- Dallas Fed President Robert Kaplan warned about "excesses" in the economy, pointing specifically to stocks and government debt.
- The S&P 500 is currently about 135 percent of GDP while government debt is 75 percent.
- Kaplan said the Fed should be hiking rates "in the near future" as part of a "gradual and patient" move higher.
Concern over stock market values is growing at the Fed, with one official worrying that waiting too long to tighten policy could have more serious effects later.
In an essay released Monday, Dallas Fed President Robert Kaplan warned about "excesses" in the economy, pointing specifically to stocks and the government debt. The market cap is at 135 percent of GDP, the highest since 1999-2000, just as the dot-com bubble was about to pop, the central banker said.
"I am aware that, as excesses build, we are more vulnerable to reversals which have the potential to cause a rapid tightening in financial conditions, which in turn, can lead to a slowing in economic activity," Kaplan wrote.

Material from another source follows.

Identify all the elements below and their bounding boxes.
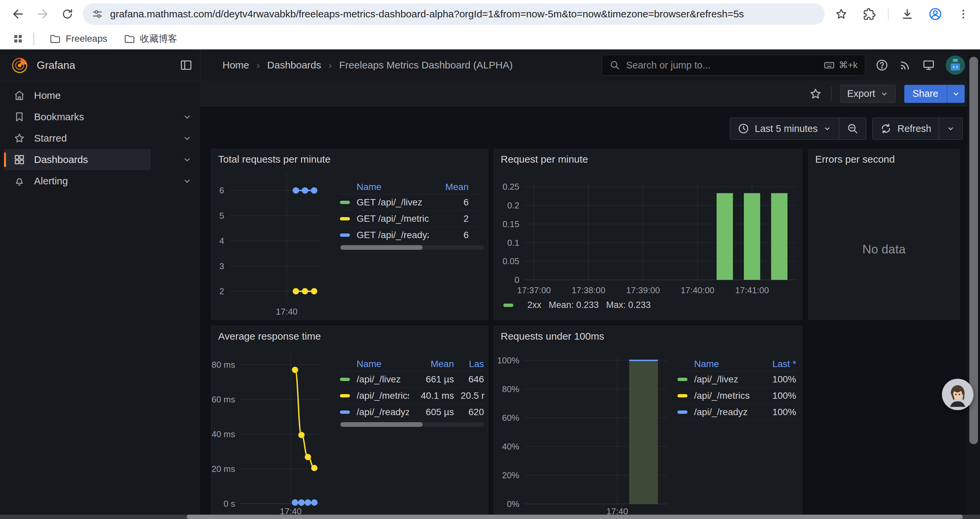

"Measures of stock market volatility are historically low. We have now gone 12 months without a 3 percent correction in the U.S. market.," he added. "This is extraordinarily unusual."

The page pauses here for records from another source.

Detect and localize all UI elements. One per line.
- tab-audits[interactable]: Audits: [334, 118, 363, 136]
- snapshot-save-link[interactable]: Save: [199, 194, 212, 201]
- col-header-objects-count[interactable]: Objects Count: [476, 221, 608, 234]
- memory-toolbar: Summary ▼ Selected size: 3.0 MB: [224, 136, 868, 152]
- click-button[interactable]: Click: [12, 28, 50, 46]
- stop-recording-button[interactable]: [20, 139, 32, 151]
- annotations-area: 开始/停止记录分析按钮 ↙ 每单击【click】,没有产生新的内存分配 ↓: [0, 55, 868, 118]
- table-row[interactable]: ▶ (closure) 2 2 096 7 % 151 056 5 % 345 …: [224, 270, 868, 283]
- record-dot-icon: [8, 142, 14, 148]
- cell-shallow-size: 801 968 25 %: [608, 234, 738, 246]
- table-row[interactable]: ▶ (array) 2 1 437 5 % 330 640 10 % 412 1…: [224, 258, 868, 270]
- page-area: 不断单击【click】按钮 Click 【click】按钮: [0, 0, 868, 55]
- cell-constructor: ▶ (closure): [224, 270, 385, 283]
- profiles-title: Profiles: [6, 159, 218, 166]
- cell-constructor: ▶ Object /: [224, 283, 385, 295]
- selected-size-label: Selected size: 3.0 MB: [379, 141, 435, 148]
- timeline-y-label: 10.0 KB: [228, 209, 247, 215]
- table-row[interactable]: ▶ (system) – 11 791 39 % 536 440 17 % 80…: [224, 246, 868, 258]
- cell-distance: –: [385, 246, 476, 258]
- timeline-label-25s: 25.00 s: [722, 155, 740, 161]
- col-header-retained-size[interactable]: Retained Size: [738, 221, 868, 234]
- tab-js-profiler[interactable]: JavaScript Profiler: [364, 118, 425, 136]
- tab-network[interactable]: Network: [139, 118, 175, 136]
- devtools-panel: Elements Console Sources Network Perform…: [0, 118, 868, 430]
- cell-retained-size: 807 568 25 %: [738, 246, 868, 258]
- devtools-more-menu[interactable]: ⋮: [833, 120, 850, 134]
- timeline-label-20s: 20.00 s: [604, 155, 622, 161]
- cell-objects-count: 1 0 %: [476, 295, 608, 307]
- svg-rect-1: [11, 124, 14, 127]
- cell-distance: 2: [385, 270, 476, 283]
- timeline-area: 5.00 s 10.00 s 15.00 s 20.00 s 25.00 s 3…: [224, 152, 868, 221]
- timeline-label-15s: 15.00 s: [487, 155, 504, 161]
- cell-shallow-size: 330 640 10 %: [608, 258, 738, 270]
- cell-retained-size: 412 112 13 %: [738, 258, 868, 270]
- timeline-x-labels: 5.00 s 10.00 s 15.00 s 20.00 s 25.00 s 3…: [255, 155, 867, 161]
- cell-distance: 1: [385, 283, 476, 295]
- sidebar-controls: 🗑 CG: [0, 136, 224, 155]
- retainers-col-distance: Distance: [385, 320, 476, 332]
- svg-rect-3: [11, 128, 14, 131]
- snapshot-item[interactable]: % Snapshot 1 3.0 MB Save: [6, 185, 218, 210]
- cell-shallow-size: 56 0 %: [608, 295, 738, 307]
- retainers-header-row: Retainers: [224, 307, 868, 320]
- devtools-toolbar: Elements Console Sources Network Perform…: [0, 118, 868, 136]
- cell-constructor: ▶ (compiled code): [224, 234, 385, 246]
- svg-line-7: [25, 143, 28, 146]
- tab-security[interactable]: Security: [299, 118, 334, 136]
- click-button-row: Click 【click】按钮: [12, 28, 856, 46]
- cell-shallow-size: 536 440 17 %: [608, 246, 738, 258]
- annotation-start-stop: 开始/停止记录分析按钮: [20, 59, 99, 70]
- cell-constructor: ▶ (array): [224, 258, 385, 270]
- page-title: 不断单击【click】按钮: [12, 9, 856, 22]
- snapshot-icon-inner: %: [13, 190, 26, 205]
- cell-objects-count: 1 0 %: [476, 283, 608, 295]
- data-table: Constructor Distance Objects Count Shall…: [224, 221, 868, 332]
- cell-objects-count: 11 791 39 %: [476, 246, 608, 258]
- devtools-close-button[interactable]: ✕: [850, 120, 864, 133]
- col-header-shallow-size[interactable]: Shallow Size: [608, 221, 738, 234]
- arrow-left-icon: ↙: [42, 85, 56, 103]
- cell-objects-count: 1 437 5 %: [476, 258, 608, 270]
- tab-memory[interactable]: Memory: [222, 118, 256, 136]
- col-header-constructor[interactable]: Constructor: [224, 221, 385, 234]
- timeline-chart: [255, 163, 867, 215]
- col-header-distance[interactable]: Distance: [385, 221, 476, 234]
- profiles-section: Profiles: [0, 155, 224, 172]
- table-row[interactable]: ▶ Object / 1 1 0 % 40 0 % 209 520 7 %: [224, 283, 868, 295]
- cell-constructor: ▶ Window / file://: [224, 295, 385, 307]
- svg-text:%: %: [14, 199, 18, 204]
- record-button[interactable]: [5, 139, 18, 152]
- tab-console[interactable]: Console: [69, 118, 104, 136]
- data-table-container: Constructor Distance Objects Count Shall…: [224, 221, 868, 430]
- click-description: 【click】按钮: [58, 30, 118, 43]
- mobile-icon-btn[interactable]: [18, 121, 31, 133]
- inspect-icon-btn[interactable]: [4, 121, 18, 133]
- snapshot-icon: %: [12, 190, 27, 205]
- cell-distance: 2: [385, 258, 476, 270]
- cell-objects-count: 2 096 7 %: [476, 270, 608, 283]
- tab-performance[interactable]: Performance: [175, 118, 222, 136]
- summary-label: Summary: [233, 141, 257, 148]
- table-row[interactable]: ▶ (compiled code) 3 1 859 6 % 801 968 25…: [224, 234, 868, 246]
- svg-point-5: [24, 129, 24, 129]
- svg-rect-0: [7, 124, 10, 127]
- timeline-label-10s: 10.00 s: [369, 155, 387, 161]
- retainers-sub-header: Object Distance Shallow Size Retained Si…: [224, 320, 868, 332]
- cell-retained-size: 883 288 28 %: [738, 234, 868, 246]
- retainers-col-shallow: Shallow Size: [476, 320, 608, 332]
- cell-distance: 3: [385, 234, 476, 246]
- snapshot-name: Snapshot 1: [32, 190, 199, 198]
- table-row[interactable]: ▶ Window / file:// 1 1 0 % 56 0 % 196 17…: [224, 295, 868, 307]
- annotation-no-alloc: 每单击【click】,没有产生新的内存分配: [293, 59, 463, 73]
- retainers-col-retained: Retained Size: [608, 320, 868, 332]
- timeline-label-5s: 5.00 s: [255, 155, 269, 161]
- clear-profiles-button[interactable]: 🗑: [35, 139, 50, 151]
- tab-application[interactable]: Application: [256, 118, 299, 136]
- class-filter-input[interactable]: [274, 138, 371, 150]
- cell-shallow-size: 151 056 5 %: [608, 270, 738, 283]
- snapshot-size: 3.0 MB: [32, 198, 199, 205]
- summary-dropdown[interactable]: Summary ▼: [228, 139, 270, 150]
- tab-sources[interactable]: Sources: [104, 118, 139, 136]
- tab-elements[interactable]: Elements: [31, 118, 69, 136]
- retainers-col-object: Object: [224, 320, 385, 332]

His comments echoed those made at the Federal Open Market Committee's most recent policy meeting on Oct. 31-Nov. 1. Minutes from that session, released last week, showed members concerned about "imbalances" in the financial markets that ultimately could lead to a "sharp reversal" that would have substantial effects.
Kaplan is a voting member on the FOMC, though he will not be in 2018. He will, however, still provide policy input, and indicated he is in favor of the Fed hiking rates "in the near future," part of what he hopes will be "gradual and patient" removal of the historically high level of accommodation the Fed has provided since the financial crisis.
The market is pricing in a near-certainty of a rate hike at the committee's December meeting.
"I would like to avoid a situation where the FOMC is playing 'catch-up' in raising interest rates," he said.
In addition to stocks, Kaplan pointed out that corporate and government debt levels have been rising rapidly.
But he's less concerned with corporate America's balance sheet than he is with the government's $20.5 trillion in IOUs. Of that total, the public owes $14.9 trillion, which is about 75 percent of GDP.
"In my view, the projected path of U.S. government debt to GDP is unlikely to be sustainable —and has been made to appear more manageable due to today's historically low interest rates," Kaplan said.
All of that is happening as the economy is nearing full employment and not far from exceeding that level, defined as the point where all adults willing and able to work have jobs. "Monetary policy accommodation is not 'free,'" Kaplan said, adding he is worried that waiting too long after the full employment threshold is crossed also will have costs.
"There are surprisingly few historical examples of 'soft landings' in cases where employment has risen above its maximum sustainable level," he said.